Traditional posterior spine fusions involve fusing the bones of the back of the spine. During an LLIF, we access the spine from the patient’s side. The bones are then fused from the front of the spine where there is a larger surface area for fusion to occur. This procedure involves removing the disc at the affected level and replacing the disc with a spacer (or cage) that restores adequate height between the vertebrae (bones), takes the pressure off the nerves, and improves spinal alignment.
Benefits of LLIF
LLIF provides several benefits for patients suffering from lower back pain. The procedure can relieve pressure on the nerves, which can help to reduce pain in the legs and lower back. Some additional benefits include:
- Pain relief
- Improved posture
- Restoration of spinal alignment and lumbar lordosis
- Lower risk of injury to the nerves when compared to fusion surgery performed from the back of the spine
- High rate of successful fusion
Patients who would benefit from Lateral Lumbar Interbody Fusion
LLIF is often recommended for patients who have:
- Degenerative disc disease for levels L4/5 and above: This is a condition in which the discs between the vertebrae break down, leading to nerve compression and back pain.
- Spinal stenosis: This is a condition in which the spinal canal narrows, putting pressure on the nerves.
- Flat back: This is a condition in which the lumbar spine lacks appropriate lordosis (curvature)
- Failed back surgery: This occurs when patients have had prior surgery but still experience pain. Often this pain is due to improper spinal alignment, failure of fusion, or problems at the levels above or below the previous surgery.
- Spondylolisthesis: This condition in which one vertebra slips forward over the vertebra below it. It can be caused by aging, injury, or degenerative disc disease.
- Recurrent herniated discs: A herniated disc occurs when the gel-like center ruptures through the outer layer. This can put pressure on the nerves and cause pain.
- Scoliosis: This is a condition in which the spine has abnormal curvature which leads to pain.
- Adjacent segment disease: This is a condition in which the levels above or below a previous fusion begin to break down and cause problems.
Prior to undergoing an LLIF, you should let your surgeon know if you have any of the following:
- History of spinal infections
- History of aortic aneurysm repair
- History of any abdominal surgery
Procedure
LLIF accesses the spine from the side of the patient. The first portion of the surgery involves getting access to the front of the spine, which is accessed via an incision on the left flank.
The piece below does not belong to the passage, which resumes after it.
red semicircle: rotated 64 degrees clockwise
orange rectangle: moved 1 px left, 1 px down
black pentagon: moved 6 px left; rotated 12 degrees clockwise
As the surgeon approaches the spine, neuromonitoring technology is used to ensure none of the nerves are damaged during the surgery. Once the spine is able to visualized, the LLIF is completed using the following steps:
Step 1: Removal of the disc and cartilage
The disc between the affected levels is carefully removed in its entirety. The cartilage on the top and bottom of the vertebrae is scraped off, preparing the bones for optimal fusion.
Step 2: Trials of different sized spacers
Different sizes of spacers (cages) are placed into the disc space until the correct size is determined. An x-ray machine is used during this portion of the surgery to ensure the best fit of spacer for each individual patient.
Step 3: Placing the cage
Spacers can be made of different materials, but often are a 3D printed titanium cage. Prior to placement in the patient, the cage is filled with bone graft. The cage is then carefully placed in between the vertebrae. X-rays are taken to ensure satisfactory placement of the cage.
Step 4: Incision is closed
The incision on the patient’s flank is then closed with absorbable suture and a dressing is placed.
LLIF surgery typically takes two to three hours to complete. The patient will be given general anesthesia and asleep during the surgery. After the surgery is completed, the patient will be taken to a recovery room, where they will be closely monitored. Most patients stay in the hospital for one to two days after surgery. Almost always, this surgery is paired with a posterior instrumentation and fusion, which will be discussed separately.
Risks and complications associated with Lateral Lumbar Interbody Fusion
In general, the risks associated with LLIF are rare. However, patients should be aware of all risks involved and will discuss the following prior to surgery with the surgeon:
1) Damage to Large Blood Vessels
Lateral lumbar interbody fusion is done near large blood vessels. There is a risk of damage to these vessels, leading to bleeding and blood clots. However, this complication is rare.
2) Damage to Abdominal Organs
The surgical path of lateral lumbar interbody fusion is close to the abdominal organs such as the bladder, kidneys, colon, and ureter. There is a small risk of damage to these organs.
3) Migration of the cage
In rare cases, the cage placed between the bones can move. This can lead to problems with healing and may require revision surgery. With modern technique, the risk of this is nearly eliminated.
4) Leg pain
Sometimes, the nerves can be irritated in the psoas muscle causing pain on the side of the incision. This pain is usually transient and often resolves in days to weeks.